# 7 week old sleep routine



## 0604 (Jun 10, 2005)

Can you tell me what sort of routine we should have at 7 weeks. He goes to bed at 9 and will sleep til 3 then has to be cuddled back to sleep- can take up to an hour and always wakes up at 530 -this isn t hunger but a cuddle on me sends him back to sleep for an hour. I know this isnt right so can you suggest how to encourage sleep in the early hours.
Thanks Sarah


----------



## jeanette (May 3, 2003)

Hi Sarah

How are things??

Not all babies at this age have a set ''sleeping rountine''. They like to be cuddled for reassurance. He should still be having a wake time in the night as he doesnt know difference between day/night...this will come as he becomes more active in the day.

You could lie him in his cot and place your hand of his tummy and go ''schhh''...it will let him know that you are there but wont pick him up.

jxx


----------



## 0604 (Jun 10, 2005)

Hi Jeanette, he slept til 4 and then fed and then up at six.
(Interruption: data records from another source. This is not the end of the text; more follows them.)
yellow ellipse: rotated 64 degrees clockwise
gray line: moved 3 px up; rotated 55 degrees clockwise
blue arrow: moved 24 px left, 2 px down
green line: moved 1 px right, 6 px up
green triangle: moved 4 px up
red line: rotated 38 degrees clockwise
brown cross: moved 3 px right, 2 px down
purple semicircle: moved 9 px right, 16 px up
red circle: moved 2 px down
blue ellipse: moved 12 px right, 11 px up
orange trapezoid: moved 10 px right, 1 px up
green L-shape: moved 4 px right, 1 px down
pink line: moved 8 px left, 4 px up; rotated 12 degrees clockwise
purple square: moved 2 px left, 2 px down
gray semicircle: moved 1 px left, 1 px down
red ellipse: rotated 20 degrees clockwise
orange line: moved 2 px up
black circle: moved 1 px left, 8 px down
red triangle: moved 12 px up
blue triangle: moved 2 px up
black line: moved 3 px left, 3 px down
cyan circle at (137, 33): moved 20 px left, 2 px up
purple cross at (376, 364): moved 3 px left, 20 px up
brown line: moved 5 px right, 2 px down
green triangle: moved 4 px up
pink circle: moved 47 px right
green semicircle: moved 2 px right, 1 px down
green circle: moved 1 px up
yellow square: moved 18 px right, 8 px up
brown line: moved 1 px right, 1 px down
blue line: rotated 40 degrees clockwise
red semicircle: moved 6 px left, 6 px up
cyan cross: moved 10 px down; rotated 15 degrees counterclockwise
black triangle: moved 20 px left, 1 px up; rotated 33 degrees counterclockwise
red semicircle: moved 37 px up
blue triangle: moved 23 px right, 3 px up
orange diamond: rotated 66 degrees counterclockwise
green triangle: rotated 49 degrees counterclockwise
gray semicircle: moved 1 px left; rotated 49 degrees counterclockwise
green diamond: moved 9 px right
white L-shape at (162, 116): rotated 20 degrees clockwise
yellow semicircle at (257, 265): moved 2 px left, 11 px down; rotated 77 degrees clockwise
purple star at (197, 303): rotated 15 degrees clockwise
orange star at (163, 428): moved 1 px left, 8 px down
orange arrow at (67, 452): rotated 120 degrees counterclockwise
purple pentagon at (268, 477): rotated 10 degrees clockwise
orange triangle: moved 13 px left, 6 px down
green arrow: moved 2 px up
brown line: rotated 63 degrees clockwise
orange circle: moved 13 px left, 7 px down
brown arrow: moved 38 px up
Can you tell me is there a reason he gets up an hour and a half exactly after that night feed?? Is it tummy ache? or is it just waking time? - he isnt hungry really....
Thanks
Sarah


----------



## jeanette (May 3, 2003)

Hi Sarah

It could be a waking timel. But babies like us drift in and out of a deep sleep so it could his ''lstirring time''

Jxx


----------